Cog model railways

Discussion in 'Getting Started' started by nkp174, Mar 1, 2008.

  1. nkp174

    nkp174 Active Member

    I've recently been checking into cog railway models...and not finding much. What I have found is a video on youtube of an "HOn3" rack & pinion setup consisting of a locomotive and a coach. There is a second video with a Thomas the Tank engine cog locomotive...both videos are Japanese. I've been unable to find these on the internet. Anyone have any ideas?

    Otherwise, I am familiar with the LGB cogs...but I'm hoping to find something HO scale. I've also ridden cog railways in both Switzerland and at Pikes Peak.

  2. Mountain Man

    Mountain Man Active Member

    Sounds like a very challenging scratch-building project, roughly on a par with the early California desert monorails.
  3. doctorwayne

    doctorwayne Active Member

    Sounds like an oversize axle gear would work for the pinion part of the equation, although cramming the rest of the gearing into an HOn3 loco might be a bit of a challenge. If you could find a "pancake" motor that ran slowly enough (and smoothly enough), it might save some space. The rack might be more difficult. In one of the mills where I worked, we had cutting torches that ran on a long track (basically an inverted "U") that utilised the rack and pinion idea - these were about 20' long, in 10' sections. The rack was steel, about 3/8" wide, but I imagine it would also be pretty expensive. You might want to check out old typewriters for rack material - these can be had for next to nothing nowadays. ;):-D

  4. nkp174

    nkp174 Active Member

    Hmm...interesting ideas...

    I was primarily looking for RTR or a kit...but an oversize axle gear would definitely do the job. A rack can be obtained from Fleishmann whom I've found offers an N-scale cog system.

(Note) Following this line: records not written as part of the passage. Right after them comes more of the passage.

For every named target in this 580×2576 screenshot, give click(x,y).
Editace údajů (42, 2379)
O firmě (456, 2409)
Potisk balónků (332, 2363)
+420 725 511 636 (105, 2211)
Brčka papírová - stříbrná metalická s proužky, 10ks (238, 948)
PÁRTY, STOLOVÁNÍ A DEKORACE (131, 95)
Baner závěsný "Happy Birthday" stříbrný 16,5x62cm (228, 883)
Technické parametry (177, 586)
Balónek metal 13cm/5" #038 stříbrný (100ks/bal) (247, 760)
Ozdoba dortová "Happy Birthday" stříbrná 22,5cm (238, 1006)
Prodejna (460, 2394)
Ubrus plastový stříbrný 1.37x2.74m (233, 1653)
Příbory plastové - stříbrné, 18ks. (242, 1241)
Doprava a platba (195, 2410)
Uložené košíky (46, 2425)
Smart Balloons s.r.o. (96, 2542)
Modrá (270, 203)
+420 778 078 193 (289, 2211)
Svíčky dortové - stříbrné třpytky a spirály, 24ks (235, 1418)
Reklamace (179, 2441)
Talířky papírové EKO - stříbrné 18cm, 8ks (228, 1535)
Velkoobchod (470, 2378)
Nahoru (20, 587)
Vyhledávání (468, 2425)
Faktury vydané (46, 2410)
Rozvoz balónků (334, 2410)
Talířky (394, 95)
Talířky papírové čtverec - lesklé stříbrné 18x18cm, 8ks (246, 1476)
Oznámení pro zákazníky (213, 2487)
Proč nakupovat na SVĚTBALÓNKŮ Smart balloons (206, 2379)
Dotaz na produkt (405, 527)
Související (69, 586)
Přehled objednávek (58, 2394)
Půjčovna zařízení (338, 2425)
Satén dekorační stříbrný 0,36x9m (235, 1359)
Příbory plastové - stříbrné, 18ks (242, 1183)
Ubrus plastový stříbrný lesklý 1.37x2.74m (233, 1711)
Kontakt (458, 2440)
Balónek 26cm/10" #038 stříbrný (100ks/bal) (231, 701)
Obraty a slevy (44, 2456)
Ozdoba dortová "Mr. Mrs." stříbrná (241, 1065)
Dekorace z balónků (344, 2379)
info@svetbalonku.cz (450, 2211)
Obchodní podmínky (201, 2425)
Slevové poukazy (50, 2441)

    Primarily what I'm looking into this for is that we will probably be having an addition to our family before too long, so I've got to start thinking about the Thomas the Tank Engine layout. My inclination is to build a loop for the 4-6-2s and 4-6-0s, as well as a branchline for Thomas, and perhaps a small cog railway. I'm also debating over whether to use Atlas code 100 track, peco streamline track, or to use atlas code 83 and get a lathe to cut down the flanges on my OO scale british trains.

    I'd love to add a cog railway to it...but I'd prefer to have either a realistic cog locomotive...or "Godfred", the Thomas cog locomotive.

    Perhaps I'll pick up a Bachmann N-scale dockside, add a new axle gear, build a new boiler/cab, and drop it onto Fleishmann's rack track.

    I'd then add an automatic reversing unit and then it wouldn't require attention.
  5. doctorwayne

    doctorwayne Active Member

    I've had good success turning down oversize flanges using a cut-off disk in a Dremel. You don't even need to disassemble the loco in most cases, but you do have to ensure that none of the cutting residue ends up in the mechanism. For the drivers, position the loco so that the cuttings drop away from the loco - a vacuum cleaner nozzle suitably positioned can help, too. Apply power to the loco so that the drivers are turning at about half speed, then, with the cut-off disk running at high speed, gently touch the side of the disk to a wheel flange. Do not touch the edge of the disc to the wheel at any time, and use only light pressure. It's also a good idea to alternate between drivers in order to avoid overheating any of them, an important consideration in all cases, but even moreso with plastic driver centres. To turn down the flanges on non-powered wheels, remove the axle from the loco, then chuck one wheel in an electric drill, while using the Dremel to turn down the flanges on the opposite wheel.
    I used this method to turn the flanges on this IHC Mogul: the new, low-profile flanges are not knife-edged like regular flanges, but the loco still tracks beautifully on my code 83 track, and would probably work on code 70, too.

  6. nkp174

    nkp174 Active Member

    Wayne, thank you for the great idea! I can also use that technique on my old rivarossi it'll stop bouncing on code 83 track.